TL;DR: After you submit your media it gets stored in the queue_store, gets passed to processing (which may or may not run in a separate process via celery), gets passed to the appropriate processing function, and the processed media gets saved in the public_store.

Errors

Handled failures

Certain kinds of errors we want to expect and handle. For example, if a user managed to submit something they claimed was an image but it had a .txt extension, it would never hit processing, but if it was a text file named as .jpg, we wouldn't know until we tried opening it (and we don't bother until the processing stage.) This is an error, but a *handled* error. There might be other kinds of handled errors too... we might not support transcoding a certain kind of file, or we might not have the libraries installed to know how convert these.

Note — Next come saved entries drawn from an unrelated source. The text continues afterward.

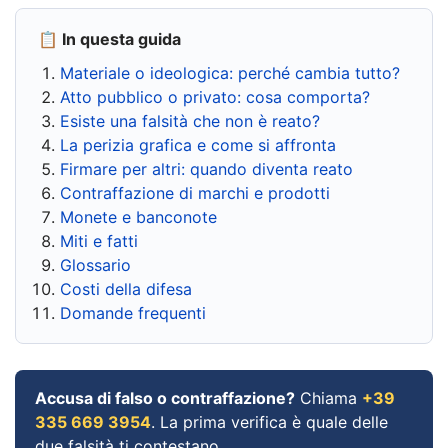
📋 In questa guida
Materiale o ideologica: perché cambia tutto?
Atto pubblico o privato: cosa comporta?
Esiste una falsità che non è reato?
La perizia grafica e come si affronta
Firmare per altri: quando diventa reato
Contraffazione di marchi e prodotti
Monete e banconote
Miti e fatti
Glossario
Costi della difesa
Domande frequenti
Accusa di falso o contraffazione?
Chiama
+39
335 669 3954
. La prima verifica è quale delle
due falsità ti contestano.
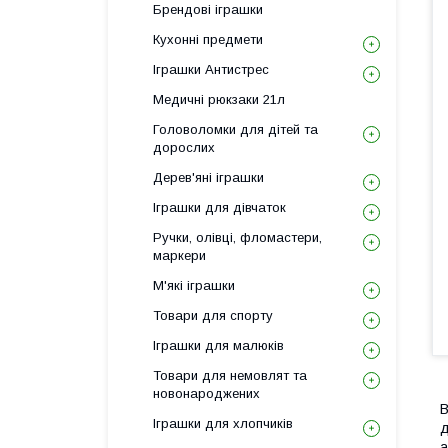
Брендові іграшки
Кухонні предмети
Іграшки Антистрес
Медичні рюкзаки 21л
Головоломки для дітей та
дорослих
Дерев'яні іграшки
Іграшки для дівчаток
Ручки, олівці, фломастери,
маркери
М'які іграшки
Товари для спорту
Іграшки для малюків
Товари для немовлят та
новонароджених
В
Іграшки для хлопчиків
д
а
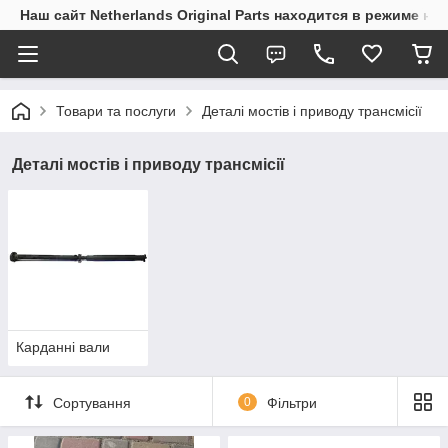
Наш сайт Netherlands Original Parts находится в режиме на
Товари та послуги
Деталі мостів і приводу трансмісії
Деталі мостів і приводу трансмісії
Карданні вали
Сортування
0
Фільтри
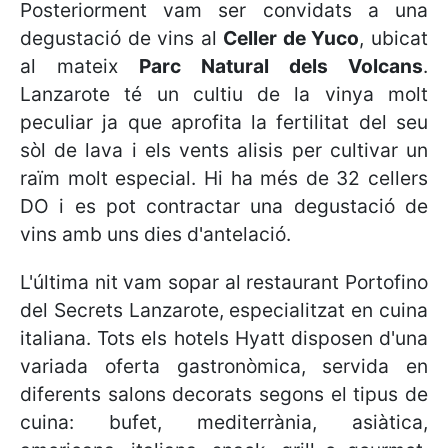
Posteriorment vam ser convidats a una
degustació de vins al
Celler de Yuco
, ubicat
al mateix
Parc Natural dels Volcans
.
Lanzarote té un cultiu de la vinya molt
peculiar ja que aprofita la fertilitat del seu
sòl de lava i els vents alisis per cultivar un
raïm molt especial. Hi ha més de 32 cellers
DO i es pot contractar una degustació de
vins amb uns dies d'antelació.
L'última nit vam sopar al restaurant Portofino
del Secrets Lanzarote, especialitzat en cuina
italiana. Tots els hotels Hyatt disposen d'una
variada oferta gastronòmica, servida en
diferents salons decorats segons el tipus de
cuina: bufet, mediterrània, asiàtica,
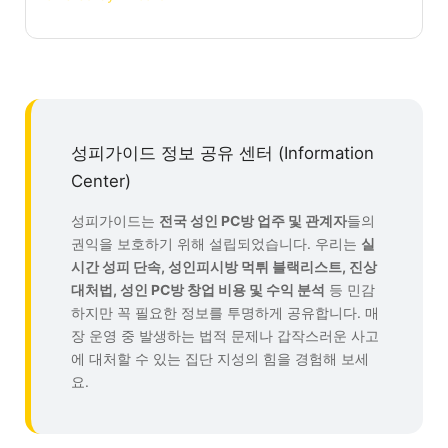
성피가이드 정보 공유 센터 (Information
Center)
성피가이드는
전국 성인 PC방 업주 및 관계자
들의
권익을 보호하기 위해 설립되었습니다. 우리는
실
시간 성피 단속, 성인피시방 먹튀 블랙리스트, 진상
대처법, 성인 PC방 창업 비용 및 수익 분석
등 민감
하지만 꼭 필요한 정보를 투명하게 공유합니다. 매
장 운영 중 발생하는 법적 문제나 갑작스러운 사고
에 대처할 수 있는 집단 지성의 힘을 경험해 보세
요.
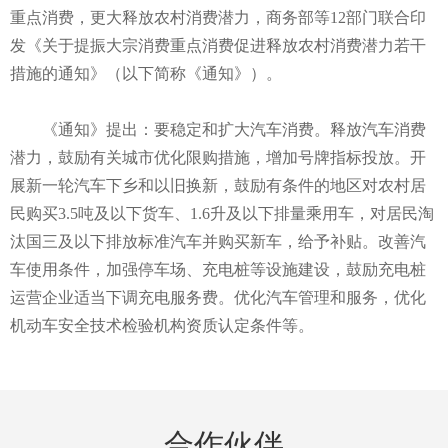
重点消费，更大释放农村消费潜力，商务部等12部门联合印
发《关于提振大宗消费重点消费促进释放农村消费潜力若干
措施的通知》（以下简称《通知》）。
《通知》提出：要稳定和扩大汽车消费。释放汽车消费
潜力，鼓励有关城市优化限购措施，增加号牌指标投放。开
展新一轮汽车下乡和以旧换新，鼓励有条件的地区对农村居
民购买3.5吨及以下货车、1.6升及以下排量乘用车，对居民淘
汰国三及以下排放标准汽车并购买新车，给予补贴。改善汽
车使用条件，加强停车场、充电桩等设施建设，鼓励充电桩
运营企业适当下调充电服务费。优化汽车管理和服务，优化
机动车安全技术检验机构资质认定条件等。
合作伙伴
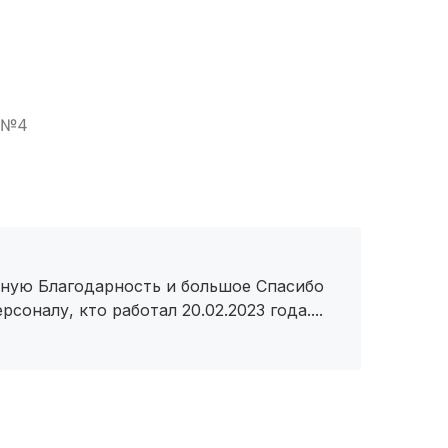
. №4
омную Благодарность и большое Спасибо
оналу, кто работал 20.02.2023 года....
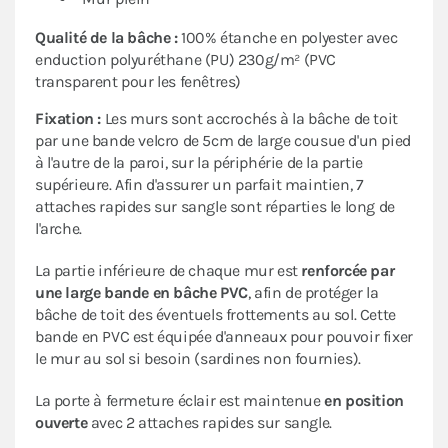
Qualité de la bâche :
100% étanche en polyester avec
enduction polyuréthane (PU) 230g/m² (PVC
transparent pour les fenêtres)
Fixation :
Les murs sont accrochés à la bâche de toit
par une bande velcro de 5cm de large cousue d'un pied
à l'autre de la paroi, sur la périphérie de la partie
supérieure. Afin d'assurer un parfait maintien, 7
attaches rapides sur sangle sont réparties le long de
l'arche.
La partie inférieure de chaque mur est
renforcée par
une large bande en bâche PVC
, afin de protéger la
bâche de toit des éventuels frottements au sol. Cette
bande en PVC est équipée d'anneaux pour pouvoir fixer
le mur au sol si besoin (sardines non fournies).
La porte à fermeture éclair est maintenue
en position
ouverte
avec 2 attaches rapides sur sangle.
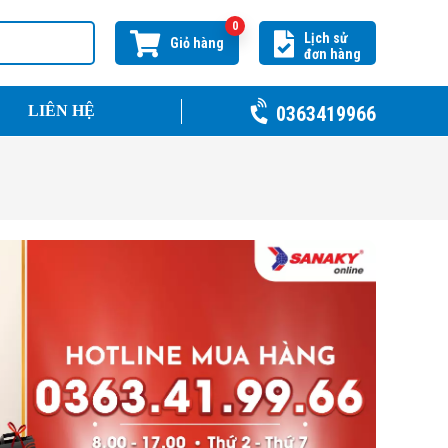
0
Lịch sử
Giỏ hàng
đơn hàng
0363419966
LIÊN HỆ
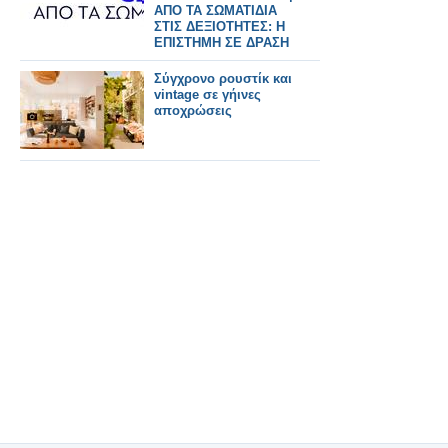
ΑΠΟ ΤΑ ΣΩΜΑΤΙΔΙΑ
ΣΤΙΣ ΔΕΞΙΟΤΗΤΕΣ: Η
ΕΠΙΣΤΗΜΗ ΣΕ ΔΡΑΣΗ
Σύγχρονο ρουστίκ και
vintage σε γήινες
αποχρώσεις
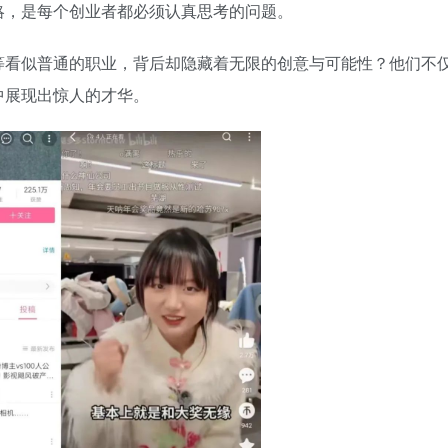
略，是每个创业者都必须认真思考的问题。
等看似普通的职业，背后却隐藏着无限的创意与可能性？他们不
中展现出惊人的才华。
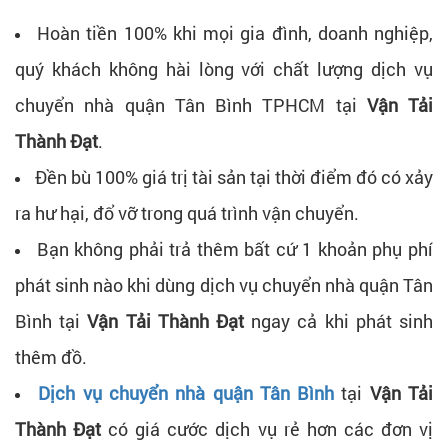
Hoàn tiền 100% khi mọi gia đình, doanh nghiệp,
quý khách không hài lòng với chất lượng dịch vụ
chuyển nhà quận Tân Bình TPHCM tại
Vận Tải
Thành Đạt
.
Đền bù 100% giá trị tài sản tại thời điểm đó có xảy
ra hư hại, đổ vỡ trong quá trình vận chuyển.
Bạn không phải trả thêm bất cứ 1 khoản phụ phí
phát sinh nào khi dùng dịch vụ chuyển nhà quận Tân
Bình tại
Vận Tải Thành Đạt
ngay cả khi phát sinh
thêm đồ.
Dịch vụ chuyển nhà quận Tân Bình
tại
Vận Tải
Thành Đạt
có giá cước dịch vụ rẻ hơn các đơn vị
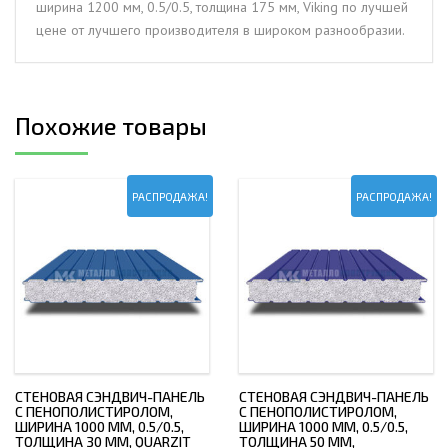
ширина 1200 мм, 0.5/0.5, толщина 175 мм, Viking по лучшей
толщина
цене от лучшего производителя в широком разнообразии.
175
мм,
Viking
Похожие товары
РАСПРОДАЖА!
РАСПРОДАЖА!
СТЕНОВАЯ СЭНДВИЧ-ПАНЕЛЬ
СТЕНОВАЯ СЭНДВИЧ-ПАНЕЛЬ
С ПЕНОПОЛИСТИРОЛОМ,
С ПЕНОПОЛИСТИРОЛОМ,
ШИРИНА 1000 ММ, 0.5/0.5,
ШИРИНА 1000 ММ, 0.5/0.5,
ТОЛЩИНА 30 ММ, QUARZIT
ТОЛЩИНА 50 ММ,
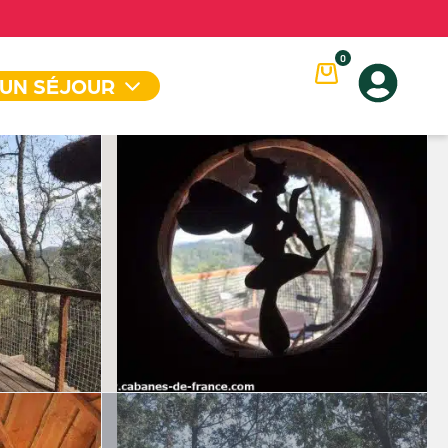
0
 UN SÉJOUR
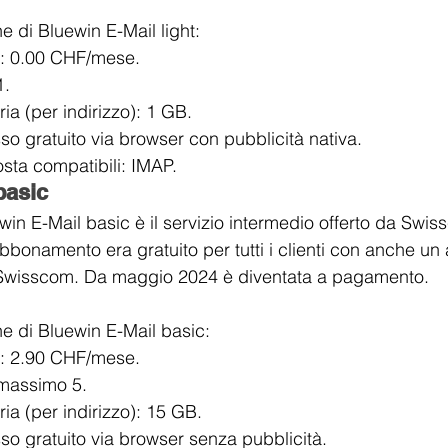
he di Bluewin E-Mail light:
: 0.00 CHF/mese.
1.
a (per indirizzo): 1 GB.
o gratuito via browser con pubblicità nativa.
sta compatibili: IMAP.
basic
n E-Mail basic è il servizio intermedio offerto da Swis
bbonamento era gratuito per tutti i clienti con anche u
i Swisscom. Da maggio 2024 è diventata a pagamento.
he di Bluewin E-Mail basic:
: 2.90 CHF/mese.
: massimo 5.
a (per indirizzo): 15 GB.
o gratuito via browser senza pubblicità.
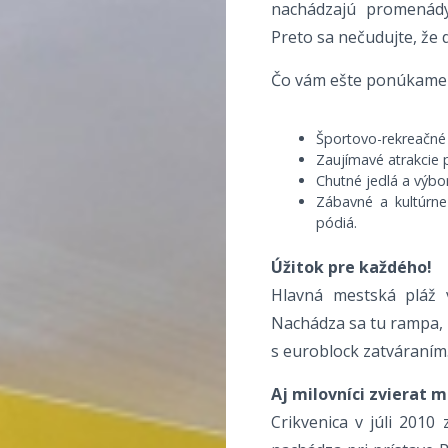
nachádzajú promenády
Preto sa nečudujte, že d
Čo vám ešte ponúkame 
Športovo-rekreačné
Zaujímavé atrakcie p
Chutné jedlá a výbo
Zábavné a kultúrne
pódiá.
Úžitok pre každého!
Hlavná mestská pláž v
Nachádza sa tu rampa, 
s euroblock zatváraním
Aj milovníci zvierat m
Crikvenica v júli 2010 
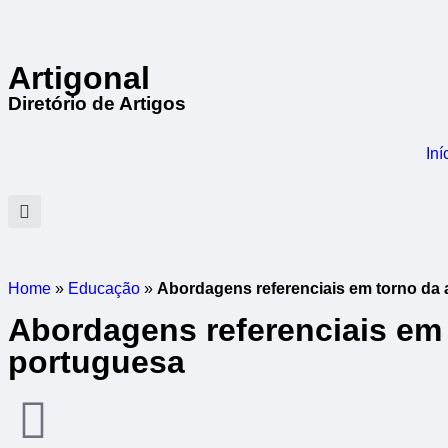
Artigonal
Diretório de Artigos
Iní
Home
»
Educação
»
Abordagens referenciais em torno da al
Abordagens referenciais em to
portuguesa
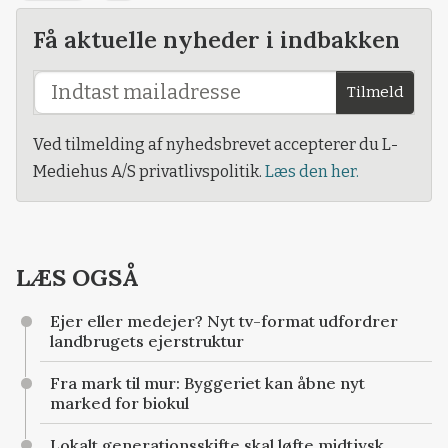
Få aktuelle nyheder i indbakken
Tilmeld
Ved tilmelding af nyhedsbrevet accepterer du L-
Mediehus A/S privatlivspolitik.
Læs den her.
LÆS OGSÅ
Ejer eller medejer? Nyt tv-format udfordrer
landbrugets ejerstruktur
Fra mark til mur: Byggeriet kan åbne nyt
marked for biokul
Lokalt generationsskifte skal løfte midtjysk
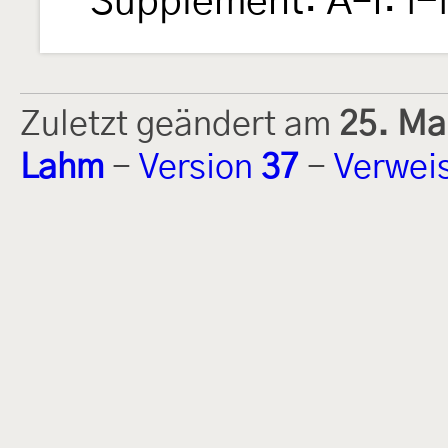
Supplement: A–I: i-
Zuletzt geändert am
25. Ma
Lahm
-
Version
37
-
Verwei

These are handled errors, and it's good if we can raise and report them in a useful way. Because of this, we allow for raising errors during media processing methods that are derived from mediagoblin.process_media.errors.BaseProcessingFail. You shouldn't raise BaseProcessingFail directly, but instead a subclass of it. For example, if your user submitted a bad piece of media, you can:

  raise BadMediaFail()

Then the processing will be aborted, the MediaEntry['state'] will be saved as 'failed'. In addition, since this is a special inherited-from-BaseProcessingFail type error, the python path to this error will be saved in MediaEntry['fail_error']. (We can then later recall the exception class that was raised previously via MediaEntry.get_fail_exception()). In addition, if you pass in any keyword arguments to the exception these will be stored in MediaEntry['fail_metadata'] so that later on we might be able to construct some extra information about what happened.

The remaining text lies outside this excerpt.